Book Launch

Antologia da Memória Poética da Guerra Colonial
[Anthology of the Colonial War Poetic Memory]

June 15, 2011, 19h00

Centre for Urban Information of Lisbon, CES-Lisbon

Edited by Margarida Calafate Ribeiro and Roberto Vecchi, and published by Edições Afrontamento, the book Antologia da Memória Poética da Guerra Colonial [Anthology of the Colonial War Poetic Memory] will be presented by Joaquim Furtado.


Book contextualization
Between 1961 and 1974, Portugal conducted a war in its colonies Angola, Mozambique and Guinea-Bissau, mobilizing around a million men and affecting almost every Portuguese family. The experience of the Portuguese participation in this event of undefined historiography positioning, both by its official denial and the country's radical geopolitical reformulation which resulted in the decolonization, turned this event into one of the most complex, as well as tragic, events of the Portuguese contemporaneity.
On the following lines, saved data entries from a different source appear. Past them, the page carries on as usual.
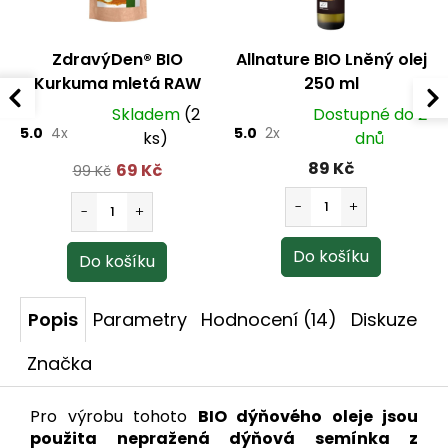
ZdravýDen® BIO
Allnature BIO Lněný olej
Kurkuma mletá RAW
250 ml
100 g
Skladem
(2
Dostupné do 2
5.0
4x
5.0
2x
ks)
dnů
89 Kč
69 Kč
99 Kč
Popis
Parametry
Hodnocení (14)
Diskuze
Značka
Pro výrobu tohoto
BIO dýňového oleje jsou
použita nepražená dýňová semínka z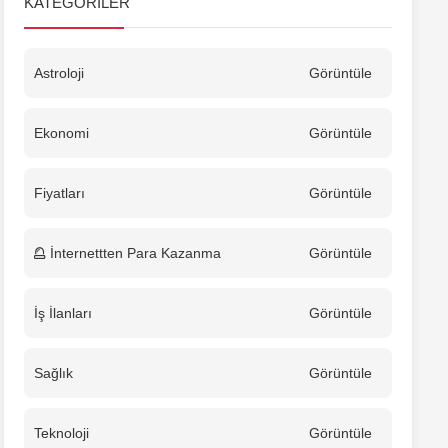
KATEGORILER
Astroloji
Görüntüle
Ekonomi
Görüntüle
Fiyatları
Görüntüle
İnternettten Para Kazanma
Görüntüle
İş İlanları
Görüntüle
Sağlık
Görüntüle
Teknoloji
Görüntüle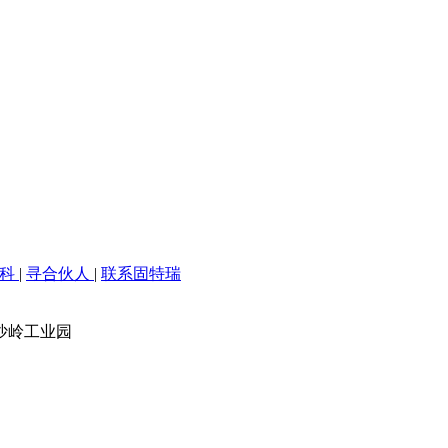
百科
|
寻合伙人
|
联系固特瑞
沙岭工业园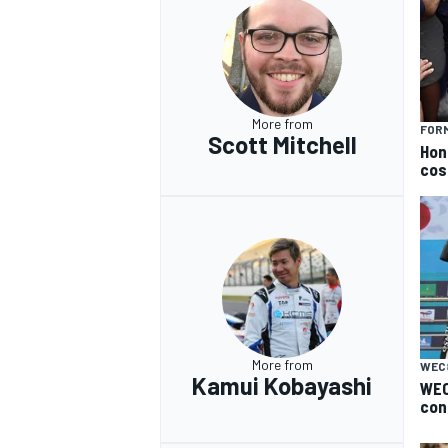
More from
FORM
Scott Mitchell
Hond
cost
More from
WEC
Kamui Kobayashi
WEC
RALLY
conf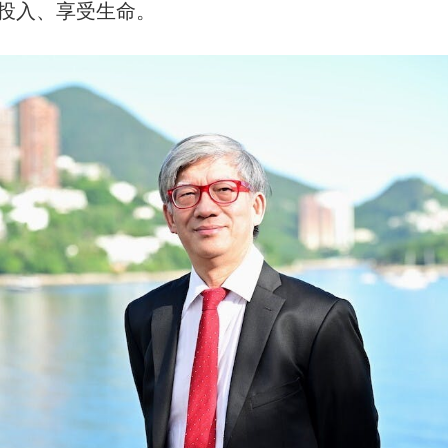
投入、享受生命。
The collective and individual experience of the Portuguese participation in this event was, and still is, recorded through narrative and critical expressions, as well as an aesthetic expression in several art forms - from painting and sculpture to narrative, from cinema to theatre, from music to poetry. It was, without a doubt, in the literature that the record of this event's collective and individual rewriting became more striking, creating hundreds of novels and thousands of poems. This poetry, from authors who were directly or indirectly involved in the war, written during the experience of the armed conflict or afterwards, as a place of memory and post-traumatic formulation, was the study object of the project Poetry of the Colonial War: the ontology of the shattered ´self´, developed in recent years by the Centre for Social Studies of the University of Coimbra, under the scientific supervision of both editors of the present anthology, and funded by the Portuguese Foundation for Science and Technology. The book Antologia da Memória Poética da Guerra Colonial [Anthology of the Colonial War Poetic Memory] is the product of that project, gathering hundreds of poems by one hundred and eighty poets.